The results also show that income statement items can contain information about future performance. For example, employee expenses can contain a message about future profitability, so the results of the current expenses will be worthwhile in the not-too-distant future. According to Schiemann and Geunther (2013), such expenses can contain an investment element that is reflected in income statements, but as an asset, they can have future economic benefits. Thus, although management may be tempted to reduce expenses by implementing real and accrual earnings management to improve the performance and value of the firm, the findings can change the perception and purpose of corporate management to do so.
Given the presentation of items in financial statements, it seems that it is necessary to formulate how to present and disclose some information in the accompanying notes, since companies in recent years have reduced the details of production and non-production costs, and summarized cost information in the form of other cost headings. Apart from that, there is no consistency in providing information on certain expenses in the current year and revised amounts in the following years, and the information of some activities mentioned in Management's Discussion and Analysis is hidden in other expenses. Expenditures such as human resources have always been debated. Some believe that human resources should be valued and shown in the balance sheet. The companies' practice has been to report the cost of human resources in the income statement, especially, in the accompanying notes and Management's Discussion and Analysis. Monetary information is provided in detail in the Production and Non-Production Costs section, and non-monetary information is provided in Management's Discussion and Analysis. A better interpretation of costs may require the presentation of single amounts in accompanying notes, which are currently available separately in the manufacturing and non-manufacturing sectors, and often without final aggregation in those sections. This is also true for the cost of depreciation and research and development costs. Advertising and marketing expenses were also among the items that did not affect the value relevance and profitability. Companies, in order to compete, avoid providing transparent amounts of research and development or advertising and marketing expenditures in financial statements. Generally, the "other expenses" item can include amounts for such expenses as Management’s Discussion and Analysis and the amounts revised in different years show that these expenses are not classified under related headings in the current year or the following years. Therefore, reflecting the amounts related to these expenses in some years and keeping them hidden in other headings for other years can reduce their information content. Therefore, it is necessary for standard-setters to develop appropriate procedures for disclosing cost and revenue information in financial statements.

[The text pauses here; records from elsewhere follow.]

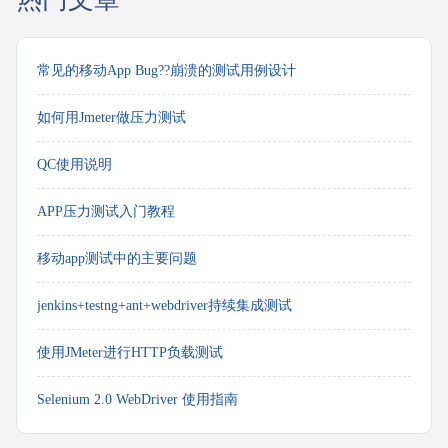
常见的移动App Bug??崩溃的测试用例设计
如何用Jmeter做压力测试
QC使用说明
APP压力测试入门教程
移动app测试中的主要问题
jenkins+testng+ant+webdriver持续集成测试
使用JMeter进行HTTP负载测试
Selenium 2.0 WebDriver 使用指南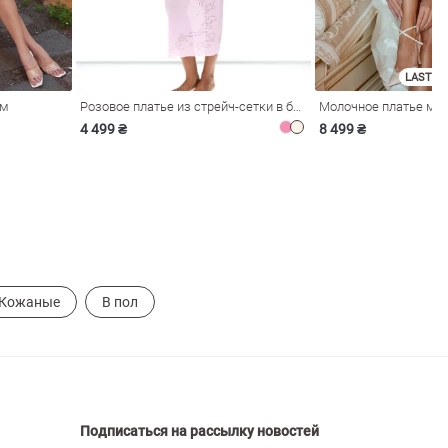
LAST SI
ом
Розовое платье из стрейч-сетки в бельевом стиле
4 499 ₴
8 499 ₴
Кожаные
В пол
Подписаться на рассылку новостей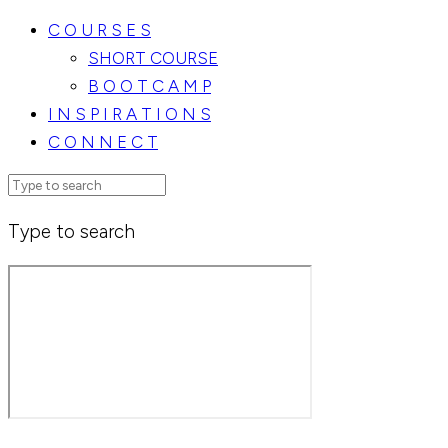
C O U R S E S
SHORT COURSE
B O O T C A M P
I N S P I R A T I O N S
C O N N E C T
Type to search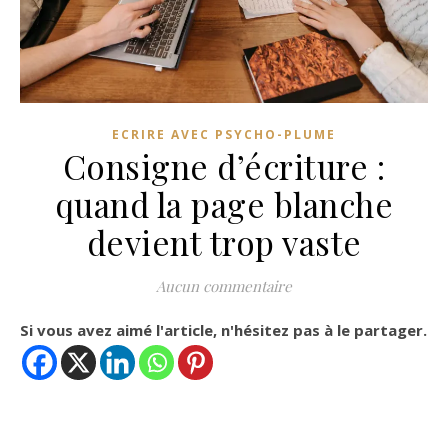
ECRIRE AVEC PSYCHO-PLUME
Consigne d’écriture :
quand la page blanche
devient trop vaste
Aucun commentaire
Si vous avez aimé l'article, n'hésitez pas à le partager.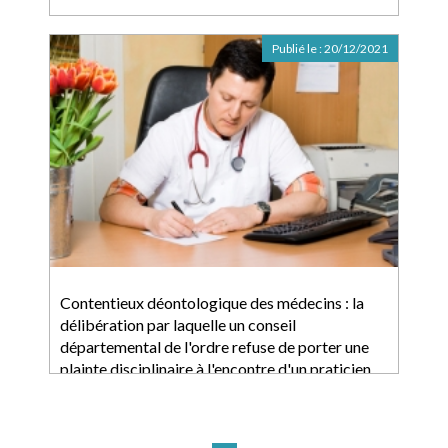
Publié le :
20/12/2021
Contentieux déontologique des médecins : la
délibération par laquelle un conseil
départemental de l'ordre refuse de porter une
plainte disciplinaire à l'encontre d'un praticien
investi d'une mission de service public fait grief
au plaignant initial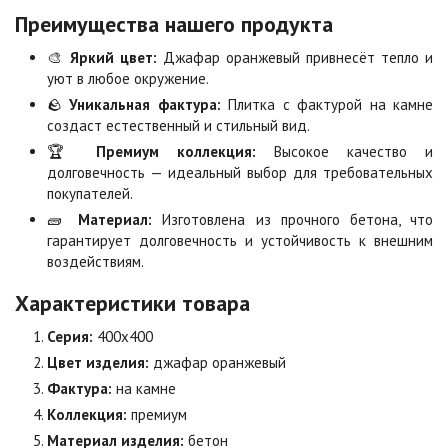
Преимущества нашего продукта
Коричневая
Красная
🎨
Яркий цвет:
Джафар оранжевый привнесёт тепло и
Цена по запросу
Цена по запросу
уют в любое окружение.
🪨
Уникальная фактура:
Плитка с фактурой на камне
создаст естественный и стильный вид.
Листопад
Меланж
🏆
Премиум коллекция:
Высокое качество и
Цена по запросу
Цена по запросу
долговечность — идеальный выбор для требовательных
покупателей.
🧱
Материал:
Изготовлена из прочного бетона, что
Мокко
Неаполь
гарантирует долговечность и устойчивость к внешним
Цена по запросу
Цена по запросу
воздействиям.
Характеристики товара
Оранжевая
Осень
Серия:
400х400
Цена по запросу
Цена по запросу
Цвет изделия:
джафар оранжевый
Фактура:
на камне
Особая серия
Сансет
Коллекция:
премиум
Цена по запросу
Цена по запросу
Материал изделия:
бетон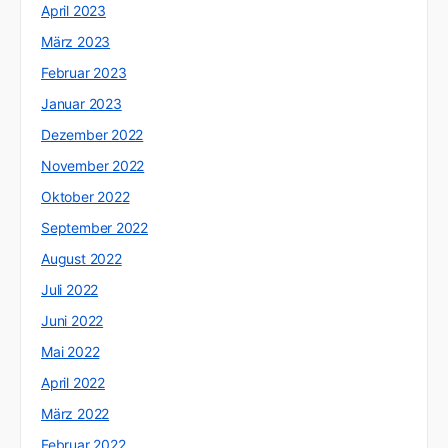
April 2023
März 2023
Februar 2023
Januar 2023
Dezember 2022
November 2022
Oktober 2022
September 2022
August 2022
Juli 2022
Juni 2022
Mai 2022
April 2022
März 2022
Februar 2022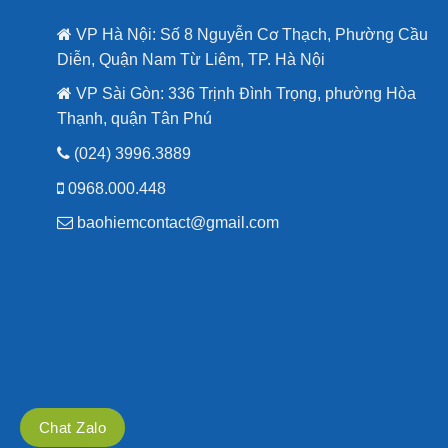
VP Hà Nội: Số 8 Nguyễn Cơ Thạch, Phường Cầu
Diễn, Quận Nam Từ Liêm, TP. Hà Nội
VP Sài Gòn: 336 Trịnh Đình Trọng, phường Hòa
Thạnh, quận Tân Phú
(024) 3996.3889
0968.000.448
baohiemcontact@gmail.com
Chat Zalo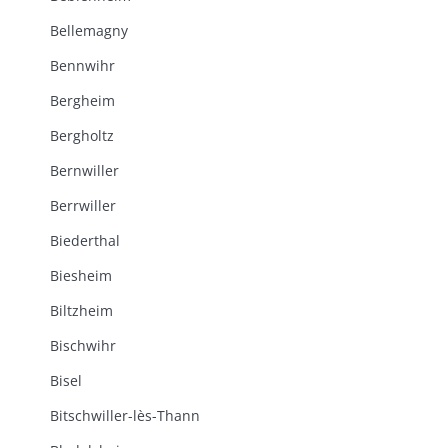
Bellemagny
Bennwihr
Bergheim
Bergholtz
Bernwiller
Berrwiller
Biederthal
Biesheim
Biltzheim
Bischwihr
Bisel
Bitschwiller-lès-Thann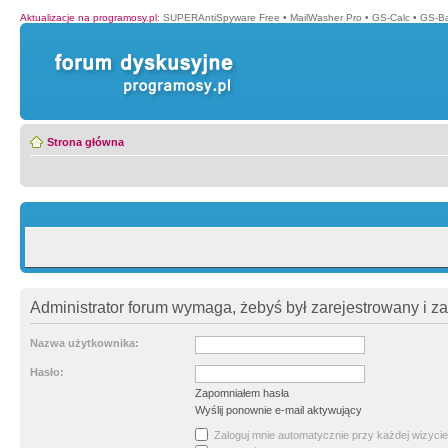
Aktualizacje na programosy.pl
:
SUPERAntiSpyware Free
•
MailWasher Pro
•
GS-Calc
•
GS-B
Strona główna
Administrator forum wymaga, żebyś był zarejestrowany i z
Nazwa użytkownika:
Hasło:
Zapomniałem hasła
Wyślij ponownie e-mail aktywujący
Zaloguj mnie automatycznie przy każdej wizycie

In future studies, other measures of earnings quality (timeliness, quality of accruals, conditional conservatism) can be considered in improving the information content of income statement information. Investigating the role of line items together with their components and net earnings in improving the information content of income statements would be an interesting topic to be studied.
Many studies have shown that accounting and taxable profits are always different, and in most cases, the company pays a different amount than what is reported in its books. The amount reflected in the income statement is the Pro forma profits tax, but most of the time the company pays a different amount of income tax after receiving a notice of assessment. Some studies suggest that the differences between accounting and taxable profits add to predictability. These differences can be used in future research studies.
Financial information was not available for some firms listed on Tehran Stock Exchange. So, these firms were excluded from the study sample. Furthermore, as we used the elimination method in sample selection, there can be some constraints on generalizing the study findings to other settings.